SOURCE INFORMATION -
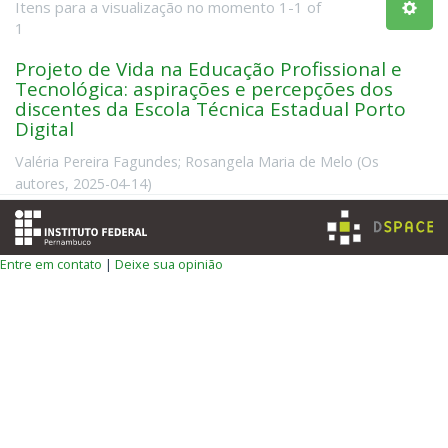
Itens para a visualização no momento 1-1 of
1
Projeto de Vida na Educação Profissional e
Tecnológica: aspirações e percepções dos
discentes da Escola Técnica Estadual Porto
Digital
Valéria Pereira Fagundes
;
Rosangela Maria de Melo
(
Os
autores
,
2025-04-14
)
Entre em contato
|
Deixe sua opinião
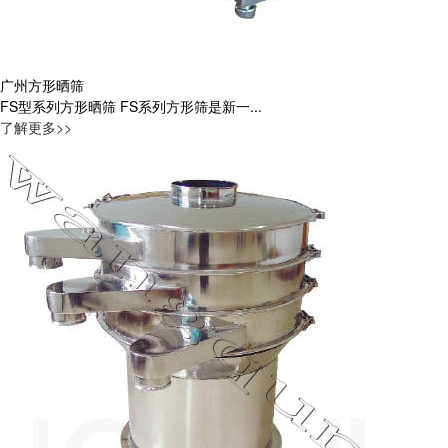
广州方形晒筛
FS型系列方形晒筛 FS系列方形筛是新一...
了解更多>>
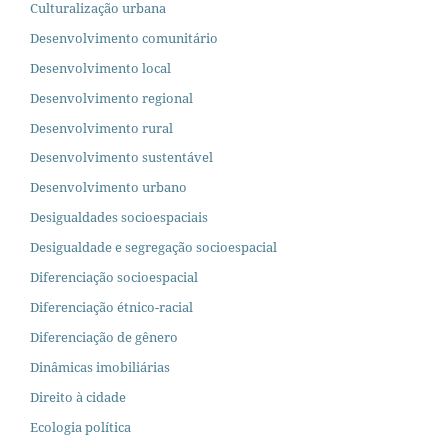
Culturalização urbana
Desenvolvimento comunitário
Desenvolvimento local
Desenvolvimento regional
Desenvolvimento rural
Desenvolvimento sustentável
Desenvolvimento urbano
Desigualdades socioespaciais
Desigualdade e segregação socioespacial
Diferenciação socioespacial
Diferenciação étnico-racial
Diferenciação de gênero
Dinâmicas imobiliárias
Direito à cidade
Ecologia política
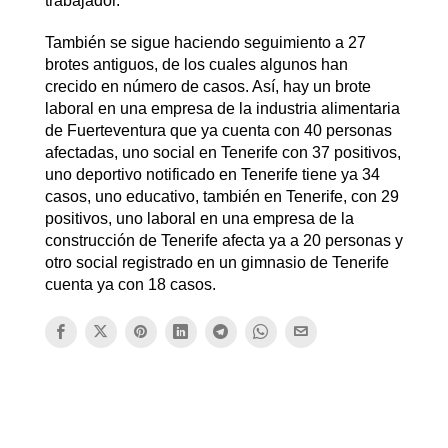
trabajador.
También se sigue haciendo seguimiento a 27
brotes antiguos, de los cuales algunos han
crecido en número de casos. Así, hay un brote
laboral en una empresa de la industria alimentaria
de Fuerteventura que ya cuenta con 40 personas
afectadas, uno social en Tenerife con 37 positivos,
uno deportivo notificado en Tenerife tiene ya 34
casos, uno educativo, también en Tenerife, con 29
positivos, uno laboral en una empresa de la
construcción de Tenerife afecta ya a 20 personas y
otro social registrado en un gimnasio de Tenerife
cuenta ya con 18 casos.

THE TASK - All of the data above should be quoted exactly, except for the pictures.

COMPLETED EXERCISE -
Itens para a visualização no momento 1-1 of
1
Projeto de Vida na Educação Profissional e
Tecnológica: aspirações e percepções dos
discentes da Escola Técnica Estadual Porto
Digital
Valéria Pereira Fagundes
;
Rosangela Maria de Melo
(
Os
autores
,
2025-04-14
)
Entre em contato
|
Deixe sua opinião
广州方形晒筛
FS型系列方形晒筛 FS系列方形筛是新一...
了解更多>>
Culturalização urbana
Desenvolvimento comunitário
Desenvolvimento local
Desenvolvimento regional
Desenvolvimento rural
Desenvolvimento sustentável
Desenvolvimento urbano
Desigualdades socioespaciais
Desigualdade e segregação socioespacial
Diferenciação socioespacial
Diferenciação étnico-racial
Diferenciação de gênero
Dinâmicas imobiliárias
Direito à cidade
Ecologia política
trabajador.
También se sigue haciendo seguimiento a 27
brotes antiguos, de los cuales algunos han
crecido en número de casos. Así, hay un brote
laboral en una empresa de la industria alimentaria
de Fuerteventura que ya cuenta con 40 personas
afectadas, uno social en Tenerife con 37 positivos,
uno deportivo notificado en Tenerife tiene ya 34
casos, uno educativo, también en Tenerife, con 29
positivos, uno laboral en una empresa de la
construcción de Tenerife afecta ya a 20 personas y
otro social registrado en un gimnasio de Tenerife
cuenta ya con 18 casos.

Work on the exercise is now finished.